The ‘grade drift’ element of pay differentials, we have found, is surprisingly small. The analysis of nursing staff (HCC, chapter 9) showed an 18.3% difference in pay between quintiles 5 and 1, comprising 10.7% geographical allowances, 6.3% grade mix associated with workload complexity, and 1.3% grade drift. The first two factors, accounting for most of the difference in pay, will not be affected by AfC.



The productivity (volume) differential between high and low MFF trusts, we have found, is larger than the pay (price) differential. The HCC nursing analysis identified a 35% difference between quintiles 1 and 5, largely accounted for by the use of substitute staff, i.e. bank and agency. Agenda for Change’s impact will be on price rather than volume, so will not directly affect this productivity differential.



Across the all staff data base (chapter 12) we found a similar price variance (to nursing, Chapter 9) and a smaller volume variance. Benchmarking judgements produced an estimate of +1.8%/-1.7% ‘avoidable’ cost (caveated by uncertainty

42

about what is truly avoidable or not). The point to note is, these are small percentages, suggesting that most spatial variation is unavoidable. •

The MFF reflects standardised spatial wage differentials between geographical areas based on private sector pay only. It does not reflect the difference between the NHS and the private sector. If Agenda for Change is found to have had a general inflationary impact on pay awards, then this will affect the relationship between the NHS and local labour market but will not have a direct bearing on the external SSWD underpinning the MFF.
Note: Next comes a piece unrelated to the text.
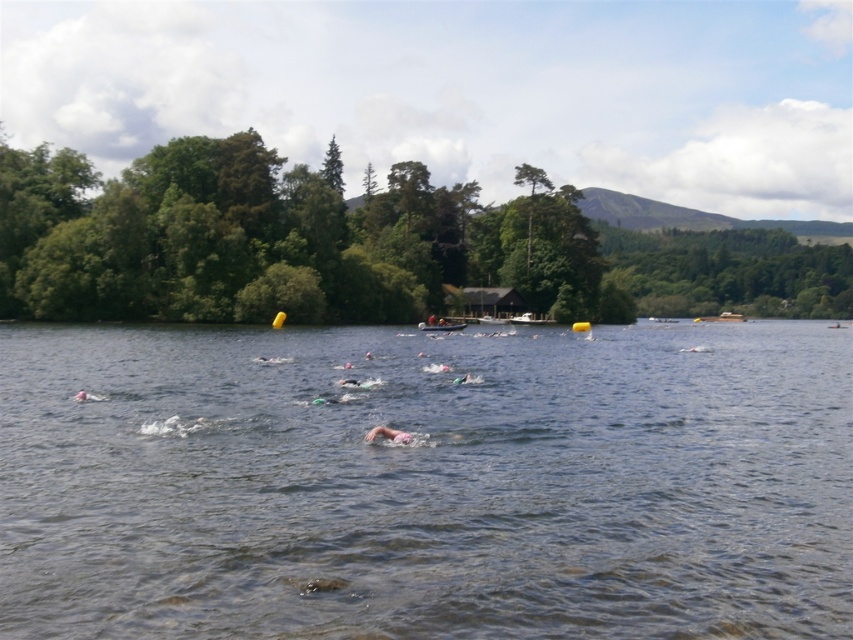 You are a swimmer participating in a triathlon and see the clear water at center and the white plastic boat at center. Which object takes up more space in the image?

The clear water at center is larger in size than the white plastic boat at center, so it takes up more space in the image.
AfC will not have an immediate direct impact on the private sector labour market and so the existing tensions between NHS and ‘outside’ will continue to operate, resolved through a combination of geographical allowances, vacancies, turnover and high volumes of substitute staff.



The theory predicts that formal and informal responses will countervail any change in the differential between NHS and ‘outside’ labour markets. The formal response will take the form of recruitment and retention premia. Informal responses will be apparent through higher turnover and vacancies in tight labour markets, with a tendency to weight the job to attract a higher grading by, as one trust put it, “making more of a meal of the definition of these jobs than we might if we had a buoyant labour market” (Chapter 6, question 1 (d)). The opposite tendencies would be operating in areas with over-supply of labour.
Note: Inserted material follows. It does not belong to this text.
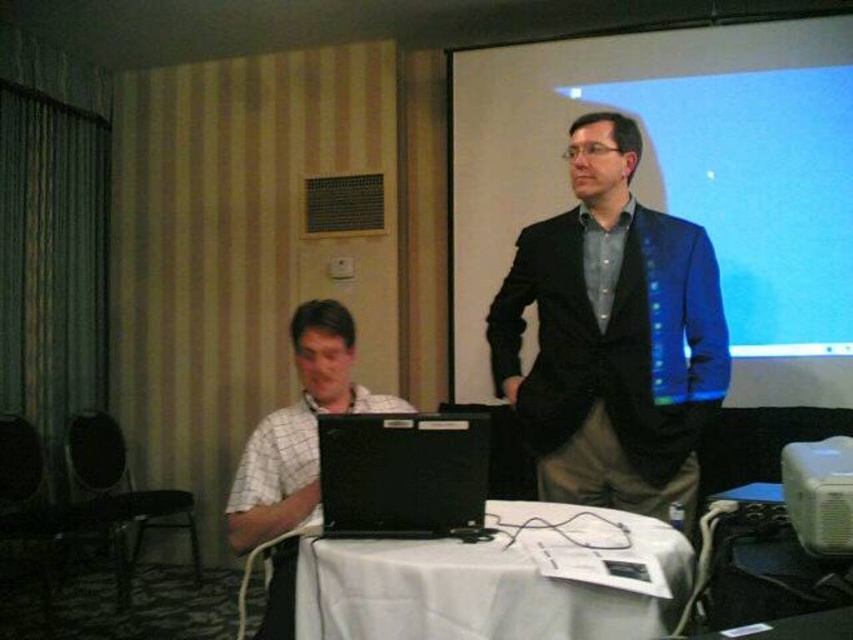 You are organizing a presentation and need to place the black matte laptop at center and the white checkered shirt at left on a table. Based on their sizes, which item should you place first to ensure proper positioning?

The black matte laptop at center is smaller than the white checkered shirt at left, so you should place the white checkered shirt at left first to accommodate its larger size before positioning the smaller laptop.

You are a photographer positioned behind the seated man in the conference room. You need to capture a clear shot of the black matte laptop at center without the white checkered shirt at left obstructing the view. Is this possible given their positions?

Yes, the black matte laptop at center is positioned above the white checkered shirt at left, so capturing a clear shot of the laptop without obstruction is feasible.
In conclusion, Agenda for Change will not undermine the principles underpinning the staff Market Forces Factor. AfC will counter grade-drift but, as demonstrated here, grade drift has a relatively small effect on the cost of labour. Geographical allowances, workload complexity and productivity differences have the biggest effect, and will not be affected by AfC. Feasibility The chronology of the SCA review was structured into three broad phases: (i) micro study, (ii) feedback to trusts, (iii) development of macro data sets, drawing on findings from the micro study and feedback. Analysis of price/volume variation in spatial costs developed over the course of the study, informed by limitations and possibilities of the data. We concluded that it was not feasible to use detailed local data sets to generate a full SCA and that the best specialty-based cost data nationally was the HRG unit cost set used for Reference Costs that has been developed over a period of some years. We succeeded in drawing together a large trust-based data set that combines workforce, workload and costs into a single model together with geographical and structural variables. This could be replicated on an annual basis but would be increasingly difficult to accomplish as the number of Foundation Trusts (which are not required to make standard Trust Financial Returns) increases. At national level there is no single data source, nor a unified methodology, that would fulfil the requirements of a price and volume SCA. The SCA study has provided valuable insights into cost behaviour. We found reassuring consistency when we triangulated results, e.g. between interview perceptions and national workforce data; HCC nursing data and micro study financial systems for price differences; HCC, general ledger and medical census data for volume differences. The study has been instructive in showing how the NHS labour market and the staff MFF are connected. We have nevertheless identified theoretical and practical problems that would limit the value of SCA. Following this detailed review we do not recommend that SCA should replace the GLM methodology.

43

SECTION B. THE MICRO STUDY Section B describes the micro component of the research programme. Unlike the macro analysis of national data sets, the micro study was process-dependent, requiring participation of trusts in supplying a data set and contributing to the study. The purpose of the exercise was to explore (a) spatial variation in staff costs, (b) avoidable/unavoidable costs, and (c) feasibility of applying a Specific Cost Approach to the staff MFF based on local data sets.

CHAPTER 3.

DESIGN OF THE MICRO STUDY

The first stage in the micro study was design of the data specification and selection of a sample of trusts. A process of trust-recruitment followed and the data specification was finalised in discussion with senior trust finance staff.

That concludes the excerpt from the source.